According to an unreferenced 2011 article in The Boston Globe, MIT's suicide rate was not higher than other colleges, refuting an earlier The Boston Globe article cited in The New York Times. The picture is muddied by conflicting studies, unequal comparisons, the sparse nature of the event of suicide compared to other activities, conflicts of interest of reporting parties, and changes in the attitude and actions of academic administrations over the decades.

== MIT statement ==

MIT Chancellor Phillip Clay announced the trial settlement with this message to the community on April 3, 2006:

To Members of the MIT Community:

As most of you know, the family of Elizabeth Shin had brought a lawsuit against MIT and some members of the student life staff and
medical staff following the death of their daughter in April 2000. The suit against the university itself was dismissed in June 2005 and
a trial date for the remaining claims was set for May 1, 2006.
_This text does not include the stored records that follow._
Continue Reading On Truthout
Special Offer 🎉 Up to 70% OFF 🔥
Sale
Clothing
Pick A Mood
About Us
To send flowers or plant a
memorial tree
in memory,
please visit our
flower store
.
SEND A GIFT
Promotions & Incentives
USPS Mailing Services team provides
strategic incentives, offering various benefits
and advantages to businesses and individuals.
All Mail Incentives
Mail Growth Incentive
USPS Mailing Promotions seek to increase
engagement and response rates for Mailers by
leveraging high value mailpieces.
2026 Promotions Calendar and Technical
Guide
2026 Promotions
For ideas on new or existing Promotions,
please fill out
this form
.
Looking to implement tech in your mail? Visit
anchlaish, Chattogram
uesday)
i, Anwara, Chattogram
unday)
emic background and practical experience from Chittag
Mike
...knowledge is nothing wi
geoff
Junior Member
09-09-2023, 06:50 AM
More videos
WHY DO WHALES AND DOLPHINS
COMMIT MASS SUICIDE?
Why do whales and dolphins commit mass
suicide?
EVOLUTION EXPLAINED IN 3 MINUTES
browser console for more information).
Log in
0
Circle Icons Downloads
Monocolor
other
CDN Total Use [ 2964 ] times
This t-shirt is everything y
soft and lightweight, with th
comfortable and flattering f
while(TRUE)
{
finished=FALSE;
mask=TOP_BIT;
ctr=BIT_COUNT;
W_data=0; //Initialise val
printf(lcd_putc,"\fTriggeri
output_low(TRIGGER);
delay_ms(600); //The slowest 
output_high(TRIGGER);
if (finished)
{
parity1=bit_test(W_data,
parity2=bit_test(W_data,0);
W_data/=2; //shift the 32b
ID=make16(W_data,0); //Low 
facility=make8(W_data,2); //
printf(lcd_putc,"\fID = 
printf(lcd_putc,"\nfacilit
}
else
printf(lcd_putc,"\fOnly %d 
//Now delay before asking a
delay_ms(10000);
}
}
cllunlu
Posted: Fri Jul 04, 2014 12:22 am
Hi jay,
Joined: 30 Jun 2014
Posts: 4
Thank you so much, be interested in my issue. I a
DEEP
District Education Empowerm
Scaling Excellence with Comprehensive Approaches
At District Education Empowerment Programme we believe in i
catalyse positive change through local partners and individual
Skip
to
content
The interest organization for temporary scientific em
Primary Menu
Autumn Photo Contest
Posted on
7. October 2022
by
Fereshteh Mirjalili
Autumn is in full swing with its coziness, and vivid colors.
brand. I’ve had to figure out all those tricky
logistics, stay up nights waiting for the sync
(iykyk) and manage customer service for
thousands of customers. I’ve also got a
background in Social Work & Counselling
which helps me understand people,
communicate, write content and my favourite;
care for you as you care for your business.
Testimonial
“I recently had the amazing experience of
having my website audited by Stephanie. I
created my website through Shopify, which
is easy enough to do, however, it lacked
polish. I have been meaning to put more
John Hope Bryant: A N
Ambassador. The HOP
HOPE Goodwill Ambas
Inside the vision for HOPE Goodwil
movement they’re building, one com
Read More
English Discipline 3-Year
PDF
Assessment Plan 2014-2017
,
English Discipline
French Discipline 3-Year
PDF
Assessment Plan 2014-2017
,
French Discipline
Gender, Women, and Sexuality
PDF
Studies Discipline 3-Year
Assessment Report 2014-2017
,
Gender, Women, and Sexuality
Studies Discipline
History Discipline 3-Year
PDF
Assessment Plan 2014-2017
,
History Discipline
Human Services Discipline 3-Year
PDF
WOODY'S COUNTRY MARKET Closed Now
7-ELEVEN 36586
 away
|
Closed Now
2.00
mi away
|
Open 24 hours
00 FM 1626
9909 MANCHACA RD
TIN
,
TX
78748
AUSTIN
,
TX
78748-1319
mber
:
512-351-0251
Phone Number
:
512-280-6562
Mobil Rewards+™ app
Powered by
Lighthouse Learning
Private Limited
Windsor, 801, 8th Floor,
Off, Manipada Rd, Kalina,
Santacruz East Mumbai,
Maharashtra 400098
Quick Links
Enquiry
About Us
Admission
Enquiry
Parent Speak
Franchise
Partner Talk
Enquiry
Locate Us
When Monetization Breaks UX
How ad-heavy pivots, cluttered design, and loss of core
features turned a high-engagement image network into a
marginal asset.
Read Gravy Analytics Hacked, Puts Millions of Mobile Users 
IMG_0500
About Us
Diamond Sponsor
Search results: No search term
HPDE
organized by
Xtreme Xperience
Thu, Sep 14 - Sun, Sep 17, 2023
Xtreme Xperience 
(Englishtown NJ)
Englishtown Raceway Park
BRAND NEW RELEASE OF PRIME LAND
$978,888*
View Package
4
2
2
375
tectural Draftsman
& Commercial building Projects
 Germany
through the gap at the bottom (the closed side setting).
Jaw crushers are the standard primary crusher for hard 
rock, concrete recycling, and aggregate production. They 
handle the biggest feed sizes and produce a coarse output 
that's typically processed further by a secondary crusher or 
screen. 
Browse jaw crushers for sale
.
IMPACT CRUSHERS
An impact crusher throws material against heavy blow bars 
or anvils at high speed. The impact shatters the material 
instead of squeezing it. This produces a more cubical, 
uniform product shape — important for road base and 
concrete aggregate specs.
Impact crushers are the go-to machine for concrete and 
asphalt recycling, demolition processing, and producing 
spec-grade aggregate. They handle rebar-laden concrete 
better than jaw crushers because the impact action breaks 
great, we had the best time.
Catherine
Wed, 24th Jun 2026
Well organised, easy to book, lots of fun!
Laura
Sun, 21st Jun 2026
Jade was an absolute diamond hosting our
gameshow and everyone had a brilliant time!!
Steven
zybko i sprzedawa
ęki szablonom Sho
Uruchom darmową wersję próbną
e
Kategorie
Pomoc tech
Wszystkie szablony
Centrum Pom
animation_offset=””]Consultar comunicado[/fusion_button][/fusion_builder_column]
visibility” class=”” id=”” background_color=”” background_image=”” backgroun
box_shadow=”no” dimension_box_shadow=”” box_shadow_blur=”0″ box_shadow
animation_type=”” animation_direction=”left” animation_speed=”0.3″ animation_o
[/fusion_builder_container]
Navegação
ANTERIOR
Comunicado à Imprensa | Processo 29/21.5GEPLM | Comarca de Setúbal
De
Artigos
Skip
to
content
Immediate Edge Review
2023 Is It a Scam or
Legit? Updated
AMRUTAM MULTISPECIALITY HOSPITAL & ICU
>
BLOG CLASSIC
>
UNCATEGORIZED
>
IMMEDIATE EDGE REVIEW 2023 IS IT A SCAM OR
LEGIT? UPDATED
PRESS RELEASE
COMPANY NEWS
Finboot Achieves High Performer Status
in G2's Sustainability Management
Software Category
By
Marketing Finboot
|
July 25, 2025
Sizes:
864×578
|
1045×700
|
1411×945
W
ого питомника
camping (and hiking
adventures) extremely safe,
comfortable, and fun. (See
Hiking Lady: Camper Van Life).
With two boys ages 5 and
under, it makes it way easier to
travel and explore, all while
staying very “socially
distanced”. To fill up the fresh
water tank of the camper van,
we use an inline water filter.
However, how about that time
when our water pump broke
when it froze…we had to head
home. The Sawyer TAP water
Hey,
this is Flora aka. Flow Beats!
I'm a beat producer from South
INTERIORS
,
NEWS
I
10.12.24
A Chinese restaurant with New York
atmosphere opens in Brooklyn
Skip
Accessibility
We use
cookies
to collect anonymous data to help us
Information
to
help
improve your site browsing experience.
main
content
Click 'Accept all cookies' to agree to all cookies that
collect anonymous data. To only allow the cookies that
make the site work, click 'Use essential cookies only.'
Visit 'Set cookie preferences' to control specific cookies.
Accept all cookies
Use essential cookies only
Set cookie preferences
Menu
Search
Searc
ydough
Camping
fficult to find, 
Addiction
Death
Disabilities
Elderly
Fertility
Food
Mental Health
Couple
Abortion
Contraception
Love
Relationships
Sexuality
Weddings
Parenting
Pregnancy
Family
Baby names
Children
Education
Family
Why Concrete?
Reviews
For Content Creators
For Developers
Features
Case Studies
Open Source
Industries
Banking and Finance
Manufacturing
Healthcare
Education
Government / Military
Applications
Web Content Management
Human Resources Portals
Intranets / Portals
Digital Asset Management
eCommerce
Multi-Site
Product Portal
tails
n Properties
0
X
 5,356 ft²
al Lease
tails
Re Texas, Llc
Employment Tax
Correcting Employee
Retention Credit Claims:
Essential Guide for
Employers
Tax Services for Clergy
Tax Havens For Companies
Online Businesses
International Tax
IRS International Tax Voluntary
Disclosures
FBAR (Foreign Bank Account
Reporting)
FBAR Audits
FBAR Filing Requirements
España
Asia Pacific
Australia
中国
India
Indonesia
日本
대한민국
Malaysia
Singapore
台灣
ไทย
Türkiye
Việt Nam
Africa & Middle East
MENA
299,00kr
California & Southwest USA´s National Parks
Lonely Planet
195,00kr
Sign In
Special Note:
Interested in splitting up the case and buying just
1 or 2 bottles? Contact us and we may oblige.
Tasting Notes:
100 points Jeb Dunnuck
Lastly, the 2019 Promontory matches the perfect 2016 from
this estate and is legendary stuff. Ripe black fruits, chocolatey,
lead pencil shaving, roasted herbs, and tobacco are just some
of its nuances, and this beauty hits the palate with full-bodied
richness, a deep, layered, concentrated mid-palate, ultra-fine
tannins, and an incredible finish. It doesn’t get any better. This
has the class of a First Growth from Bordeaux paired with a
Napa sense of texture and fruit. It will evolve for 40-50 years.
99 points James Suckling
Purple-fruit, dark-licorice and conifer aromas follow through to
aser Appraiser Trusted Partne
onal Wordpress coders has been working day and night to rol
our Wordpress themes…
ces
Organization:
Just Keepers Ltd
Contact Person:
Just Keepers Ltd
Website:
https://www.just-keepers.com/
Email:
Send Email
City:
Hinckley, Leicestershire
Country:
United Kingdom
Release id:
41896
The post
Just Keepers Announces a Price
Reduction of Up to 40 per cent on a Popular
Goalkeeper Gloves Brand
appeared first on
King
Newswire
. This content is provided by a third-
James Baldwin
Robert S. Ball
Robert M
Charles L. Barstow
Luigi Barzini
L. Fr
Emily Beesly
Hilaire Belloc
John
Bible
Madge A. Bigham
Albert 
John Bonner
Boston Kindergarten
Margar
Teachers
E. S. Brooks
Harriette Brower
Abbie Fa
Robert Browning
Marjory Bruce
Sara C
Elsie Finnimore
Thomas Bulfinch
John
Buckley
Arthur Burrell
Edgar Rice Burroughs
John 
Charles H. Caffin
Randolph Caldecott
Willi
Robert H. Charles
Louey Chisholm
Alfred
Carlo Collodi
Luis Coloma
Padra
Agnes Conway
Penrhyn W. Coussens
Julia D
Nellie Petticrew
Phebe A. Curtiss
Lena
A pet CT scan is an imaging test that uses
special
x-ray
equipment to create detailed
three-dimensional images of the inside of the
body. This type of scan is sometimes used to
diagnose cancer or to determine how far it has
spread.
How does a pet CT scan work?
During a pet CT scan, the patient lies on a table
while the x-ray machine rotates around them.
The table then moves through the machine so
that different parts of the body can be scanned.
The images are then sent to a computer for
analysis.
With the trial date approaching, Elizabeth's parents, Cho and Kisuk Shin, have agreed in a settlement with MIT to dismiss all of their
claims, saying that they have come to understand that their daughter's death was likely a tragic accident.

We know nothing can erase the pain of losing their daughter. Elizabeth's death was a tragedy for her family, her friends and all
those at MIT who tried to help her. Indeed, the death of a student is
one of the most painful losses a college community can suffer.

We are very grateful to our colleagues in Student Life and MIT Medical who devote themselves to the well-being of our students with an extraordinary level of caring and professionalism. This agreement will spare all of them the further distress of an emotional trial.